The Stuxnet worm, which brought a large part of the Iranian nuclear programme to a standstill, was just the beginning. The Stuxnet is so complex that many believe a foreign government was behind the attack, probably the US and Israel together. China is also believed to carry out in cyber sabotage. Nowadays, every conflict has a cyber element, says Aart Jochem from the Dutch government’s GovCERT, the Cyber security and Incident Response Team:
*“You see certain conflicts are being fought and are reinforced by attacks on the internet. You see it with WikiLeaks, in which the conflict between the US and WikiLeaks is manifested in all kinds of cyber conflicts.”*
The era of fun computer viruses is over, says Mr Jochem. *“At the end of the eighties you saw a little figure cross your screen and jumble up what was on it.”* Now organised crime has tens of thousands of forms of malware. They can do anything from emptying internet accounts to threatening government systems.
These days, being a cyber criminal can be a full time job. They work hard to evade the investigators, and earn more than they would in the drugs trade. Meanwhile, GovCERT is also working overtime. It doesn’t have investigative powers, but works closely with the police and Public Prosecution Office and uses the expertise of anti-virus companies to limit damage.
You don’t have to do something stupid to get a computer virus, says Eddy Willems of the anti-virus company G Data.
*“Even the internet is a threat. It sounds stupid, but all you have to do is enter an infected website and you’ve got problems. Where floppy disks used to be used to spread viruses now it’s done via USB sticks. They are just as dangerous or even more dangerous. And then there’s the threat to large companies, organisations or even governments called cyber espionage or cyber sabotage.”*
There are around 200 CERT teams in 43 countries around the world. Each works for a specific group, such as governments or hospitals. The Netherlands, well-known as a hub of cyber technology, is using its vast expertise to help others.
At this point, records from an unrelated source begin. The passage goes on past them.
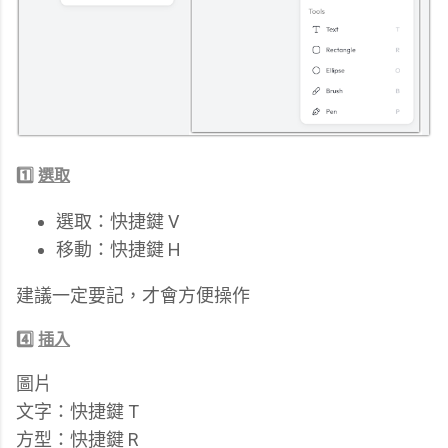
1️⃣
選取
選取：快捷鍵 V
移動：快捷鍵 H
建議一定要記，才會方便操作
4️⃣
插入
圖片
文字：快捷鍵 T
方型：快捷鍵 R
The Dutch helped South Africa set up a CERT team and Dutch software is being used by 20 countries to spot new threats on the internet. Likewise, other countries pass their information on to the Dutch.
*“This helps you catch up with the cyber criminals, who also cooperate internationally. If you had to develop it yourself, you wouldn’t be able to keep up the pace.”*
Nevertheless the chance of catching cyber criminals is small. As a result they are becoming more professional and are setting their sights on new targets.
Public services have become more aware than ever before how vulnerable they are, says Mr Jochem.
*“You see they are behind in technology and software updates. In the old days that wasn’t a problem because their systems were not connected to the internet and were therefore difficult to infect. But Stuxnet shows that even these systems could be infected.”*
The danger is that updates can cause systems to malfunction, because new software is not compatible. According to Mr Jochem, the risks and the costs have to be considered. But even if all software is replaced, it is out of date within a year. It’s a continuous process and nothing is 100 percent secure.